→ **YOUR ASSIGNMENT**: Report every line of the records beneath this task that holds the string "métier".

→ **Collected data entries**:

▬▬▬▬▬▬▬▬▬▬

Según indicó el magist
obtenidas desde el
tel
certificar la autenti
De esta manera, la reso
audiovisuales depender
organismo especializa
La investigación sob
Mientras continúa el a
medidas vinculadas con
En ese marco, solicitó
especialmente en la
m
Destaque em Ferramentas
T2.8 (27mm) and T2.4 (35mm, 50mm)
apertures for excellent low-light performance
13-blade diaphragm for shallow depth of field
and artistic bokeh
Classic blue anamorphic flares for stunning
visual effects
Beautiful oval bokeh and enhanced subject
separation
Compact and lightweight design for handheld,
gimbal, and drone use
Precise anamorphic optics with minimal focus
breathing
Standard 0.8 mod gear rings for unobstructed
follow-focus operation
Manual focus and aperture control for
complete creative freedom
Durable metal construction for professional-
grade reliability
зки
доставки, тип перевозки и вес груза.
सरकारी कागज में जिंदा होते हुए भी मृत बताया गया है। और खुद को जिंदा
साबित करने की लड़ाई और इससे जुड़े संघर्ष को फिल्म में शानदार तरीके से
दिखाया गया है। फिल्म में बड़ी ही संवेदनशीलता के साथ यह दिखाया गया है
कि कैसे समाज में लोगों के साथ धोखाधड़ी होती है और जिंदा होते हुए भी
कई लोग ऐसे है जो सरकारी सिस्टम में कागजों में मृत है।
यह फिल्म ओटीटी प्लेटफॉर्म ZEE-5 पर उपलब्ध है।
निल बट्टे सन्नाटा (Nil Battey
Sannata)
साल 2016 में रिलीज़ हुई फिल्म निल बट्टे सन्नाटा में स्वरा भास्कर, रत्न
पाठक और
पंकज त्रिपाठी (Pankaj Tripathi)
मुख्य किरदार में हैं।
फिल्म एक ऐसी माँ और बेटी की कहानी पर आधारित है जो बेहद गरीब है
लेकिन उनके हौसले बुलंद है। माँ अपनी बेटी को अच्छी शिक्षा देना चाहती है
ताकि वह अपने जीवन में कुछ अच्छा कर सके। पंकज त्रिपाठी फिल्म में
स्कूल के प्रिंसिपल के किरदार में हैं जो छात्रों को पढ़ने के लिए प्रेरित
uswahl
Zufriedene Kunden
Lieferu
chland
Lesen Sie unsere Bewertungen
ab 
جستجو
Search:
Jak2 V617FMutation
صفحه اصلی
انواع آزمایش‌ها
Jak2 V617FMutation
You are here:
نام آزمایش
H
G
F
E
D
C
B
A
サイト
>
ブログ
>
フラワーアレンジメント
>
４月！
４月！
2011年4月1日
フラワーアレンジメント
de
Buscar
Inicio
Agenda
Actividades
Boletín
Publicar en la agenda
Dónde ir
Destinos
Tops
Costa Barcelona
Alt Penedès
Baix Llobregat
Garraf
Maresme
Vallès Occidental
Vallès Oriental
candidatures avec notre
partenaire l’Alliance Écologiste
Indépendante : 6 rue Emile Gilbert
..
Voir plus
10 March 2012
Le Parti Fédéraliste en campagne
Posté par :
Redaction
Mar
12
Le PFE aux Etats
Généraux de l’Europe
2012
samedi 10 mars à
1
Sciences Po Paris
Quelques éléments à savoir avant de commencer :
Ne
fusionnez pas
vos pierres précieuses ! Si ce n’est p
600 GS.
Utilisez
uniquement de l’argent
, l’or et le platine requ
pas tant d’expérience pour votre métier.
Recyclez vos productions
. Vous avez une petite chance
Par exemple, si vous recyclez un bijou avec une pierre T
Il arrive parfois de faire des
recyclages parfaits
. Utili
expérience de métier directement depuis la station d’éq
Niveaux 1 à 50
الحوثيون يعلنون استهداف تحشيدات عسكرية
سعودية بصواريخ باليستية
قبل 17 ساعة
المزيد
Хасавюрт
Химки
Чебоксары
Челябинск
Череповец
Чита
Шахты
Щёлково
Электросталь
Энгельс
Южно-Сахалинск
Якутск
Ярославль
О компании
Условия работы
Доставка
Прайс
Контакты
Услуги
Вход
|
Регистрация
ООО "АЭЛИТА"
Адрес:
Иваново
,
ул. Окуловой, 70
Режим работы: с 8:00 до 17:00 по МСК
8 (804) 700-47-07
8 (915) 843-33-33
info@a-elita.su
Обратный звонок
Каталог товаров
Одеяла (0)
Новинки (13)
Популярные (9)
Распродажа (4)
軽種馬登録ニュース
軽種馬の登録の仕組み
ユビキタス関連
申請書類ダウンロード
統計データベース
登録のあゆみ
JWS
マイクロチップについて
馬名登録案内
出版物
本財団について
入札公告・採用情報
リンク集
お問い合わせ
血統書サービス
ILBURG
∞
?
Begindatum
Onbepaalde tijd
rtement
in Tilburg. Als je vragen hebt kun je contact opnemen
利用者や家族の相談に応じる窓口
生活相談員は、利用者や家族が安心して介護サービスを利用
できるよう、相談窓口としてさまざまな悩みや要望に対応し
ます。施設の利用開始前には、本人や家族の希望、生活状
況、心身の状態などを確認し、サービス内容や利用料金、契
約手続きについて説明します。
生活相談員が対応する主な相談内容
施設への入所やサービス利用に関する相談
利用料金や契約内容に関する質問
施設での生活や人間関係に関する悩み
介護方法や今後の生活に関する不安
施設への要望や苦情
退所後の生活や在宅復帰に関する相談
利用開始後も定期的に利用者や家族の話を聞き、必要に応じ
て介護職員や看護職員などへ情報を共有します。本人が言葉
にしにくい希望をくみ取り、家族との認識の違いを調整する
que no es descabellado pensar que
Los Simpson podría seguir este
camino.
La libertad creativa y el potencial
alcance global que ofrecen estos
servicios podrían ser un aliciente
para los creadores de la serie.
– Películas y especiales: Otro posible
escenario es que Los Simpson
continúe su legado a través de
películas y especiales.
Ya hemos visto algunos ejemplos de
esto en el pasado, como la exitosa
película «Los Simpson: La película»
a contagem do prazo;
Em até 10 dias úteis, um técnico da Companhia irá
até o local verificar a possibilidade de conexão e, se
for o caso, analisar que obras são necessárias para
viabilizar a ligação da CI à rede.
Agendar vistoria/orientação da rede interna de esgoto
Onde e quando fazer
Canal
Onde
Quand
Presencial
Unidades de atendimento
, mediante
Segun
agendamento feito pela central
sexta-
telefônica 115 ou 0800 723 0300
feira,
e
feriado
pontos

▬▬▬▬▬▬▬▬▬▬

→ **ANSWER SECTION**:
pas tant d’expérience pour votre métier.
expérience de métier directement depuis la station d’éq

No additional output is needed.